(WORK ITEM) Filter the listing below, copying every line in which the word "para" appears.

----- GIVEN RECORDS -----

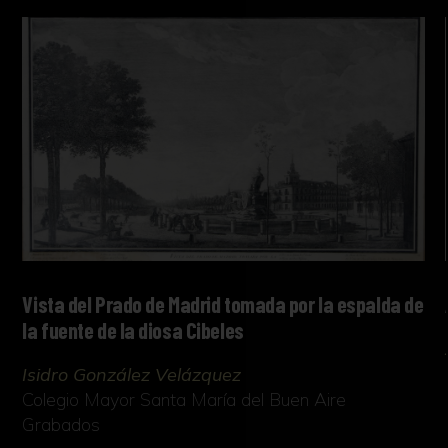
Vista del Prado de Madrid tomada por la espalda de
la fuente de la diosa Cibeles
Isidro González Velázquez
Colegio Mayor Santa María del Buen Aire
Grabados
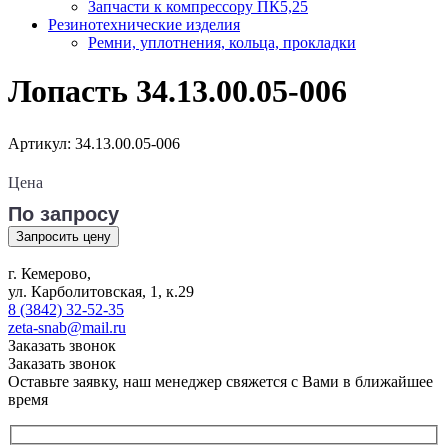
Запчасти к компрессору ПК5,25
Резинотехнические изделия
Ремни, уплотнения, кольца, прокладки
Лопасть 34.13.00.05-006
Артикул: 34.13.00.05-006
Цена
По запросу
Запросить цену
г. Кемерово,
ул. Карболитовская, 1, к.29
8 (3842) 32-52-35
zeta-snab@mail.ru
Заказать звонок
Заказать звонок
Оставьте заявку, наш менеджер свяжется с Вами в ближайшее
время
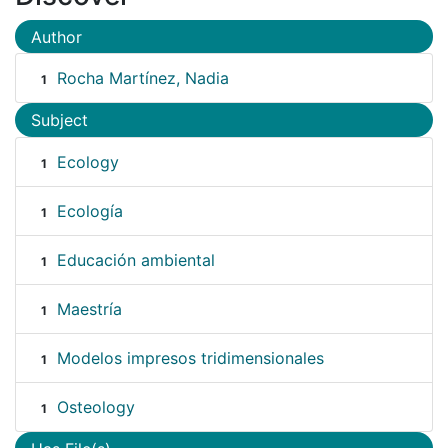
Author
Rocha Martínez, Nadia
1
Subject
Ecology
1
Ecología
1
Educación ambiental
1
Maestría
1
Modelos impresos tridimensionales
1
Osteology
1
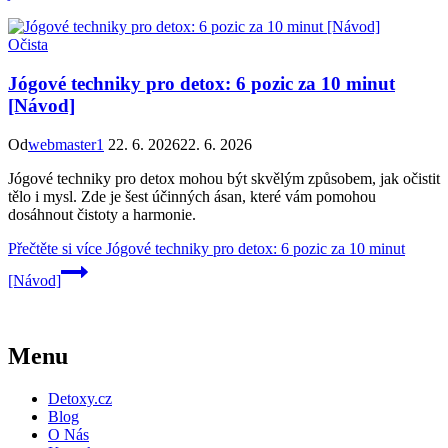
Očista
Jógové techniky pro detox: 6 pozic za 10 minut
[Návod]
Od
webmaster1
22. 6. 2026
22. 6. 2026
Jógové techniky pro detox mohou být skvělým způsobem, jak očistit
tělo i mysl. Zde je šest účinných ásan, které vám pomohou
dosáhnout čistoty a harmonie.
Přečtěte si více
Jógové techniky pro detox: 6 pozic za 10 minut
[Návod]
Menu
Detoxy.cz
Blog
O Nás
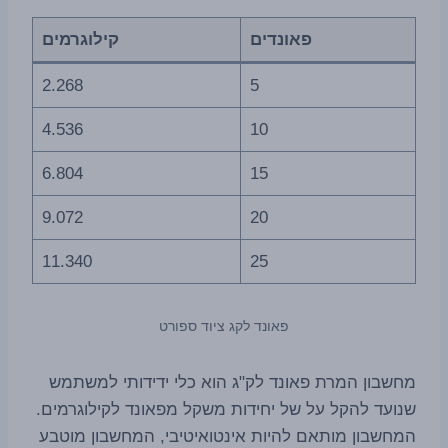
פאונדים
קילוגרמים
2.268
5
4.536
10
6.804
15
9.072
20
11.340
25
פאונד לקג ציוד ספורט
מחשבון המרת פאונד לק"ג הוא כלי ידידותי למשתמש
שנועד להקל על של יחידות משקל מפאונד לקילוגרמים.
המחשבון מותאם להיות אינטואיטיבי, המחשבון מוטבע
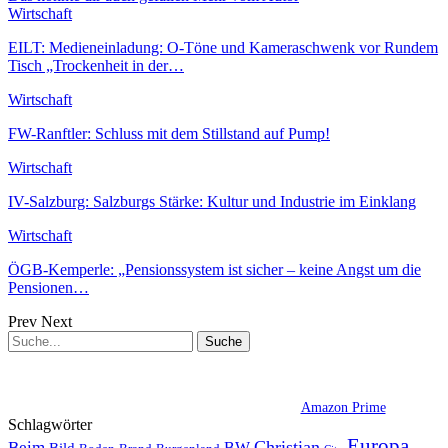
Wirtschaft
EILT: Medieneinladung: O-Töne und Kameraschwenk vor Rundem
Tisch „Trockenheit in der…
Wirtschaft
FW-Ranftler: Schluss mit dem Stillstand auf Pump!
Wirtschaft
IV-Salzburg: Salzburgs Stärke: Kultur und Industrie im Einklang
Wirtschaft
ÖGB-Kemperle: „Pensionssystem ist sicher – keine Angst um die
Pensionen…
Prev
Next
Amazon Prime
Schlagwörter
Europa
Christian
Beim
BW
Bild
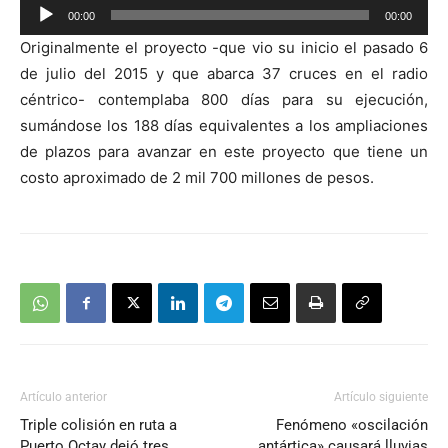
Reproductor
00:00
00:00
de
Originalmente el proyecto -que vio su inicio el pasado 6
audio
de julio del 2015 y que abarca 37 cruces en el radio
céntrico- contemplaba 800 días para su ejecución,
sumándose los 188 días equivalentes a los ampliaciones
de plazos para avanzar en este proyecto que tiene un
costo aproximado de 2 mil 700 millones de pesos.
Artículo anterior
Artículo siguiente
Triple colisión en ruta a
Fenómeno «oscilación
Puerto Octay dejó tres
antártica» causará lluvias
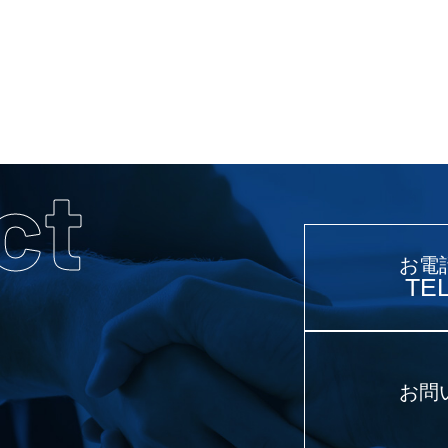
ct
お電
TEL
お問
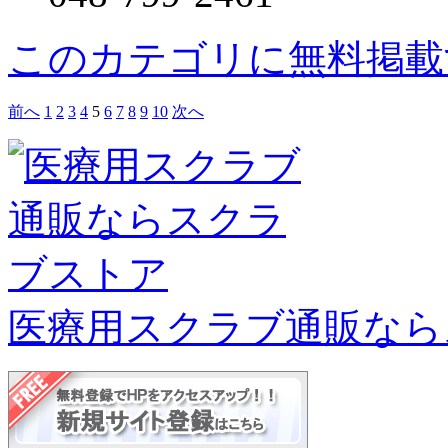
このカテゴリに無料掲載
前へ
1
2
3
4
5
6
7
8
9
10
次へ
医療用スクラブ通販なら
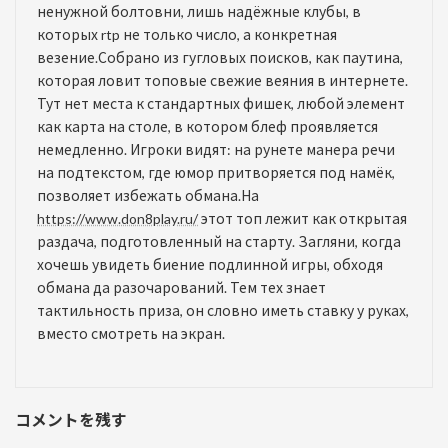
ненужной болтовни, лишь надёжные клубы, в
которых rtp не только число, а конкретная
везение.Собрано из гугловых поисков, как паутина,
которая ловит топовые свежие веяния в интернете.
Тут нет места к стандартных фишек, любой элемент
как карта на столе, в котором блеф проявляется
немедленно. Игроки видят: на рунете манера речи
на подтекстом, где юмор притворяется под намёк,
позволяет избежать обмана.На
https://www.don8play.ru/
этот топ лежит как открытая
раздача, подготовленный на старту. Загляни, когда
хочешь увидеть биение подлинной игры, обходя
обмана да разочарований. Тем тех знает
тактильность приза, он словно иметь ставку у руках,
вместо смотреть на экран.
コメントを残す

-----
----- GIVEN RECORDS -----

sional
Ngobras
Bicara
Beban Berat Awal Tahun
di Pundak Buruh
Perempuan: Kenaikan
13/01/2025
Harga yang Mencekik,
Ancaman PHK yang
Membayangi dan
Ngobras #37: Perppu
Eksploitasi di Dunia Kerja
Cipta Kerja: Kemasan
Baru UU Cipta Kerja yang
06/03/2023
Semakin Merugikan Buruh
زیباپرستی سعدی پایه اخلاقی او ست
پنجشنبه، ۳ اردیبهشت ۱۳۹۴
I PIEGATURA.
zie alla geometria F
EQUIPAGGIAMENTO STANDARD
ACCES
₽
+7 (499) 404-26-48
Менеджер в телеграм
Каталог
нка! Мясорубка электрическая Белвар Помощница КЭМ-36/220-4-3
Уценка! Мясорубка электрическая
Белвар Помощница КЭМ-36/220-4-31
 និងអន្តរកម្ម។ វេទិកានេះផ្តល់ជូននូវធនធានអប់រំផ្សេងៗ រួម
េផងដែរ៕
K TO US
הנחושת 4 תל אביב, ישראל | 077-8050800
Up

-----

(WORKED SOLUTION)
céntrico- contemplaba 800 días para su ejecución,
de plazos para avanzar en este proyecto que tiene un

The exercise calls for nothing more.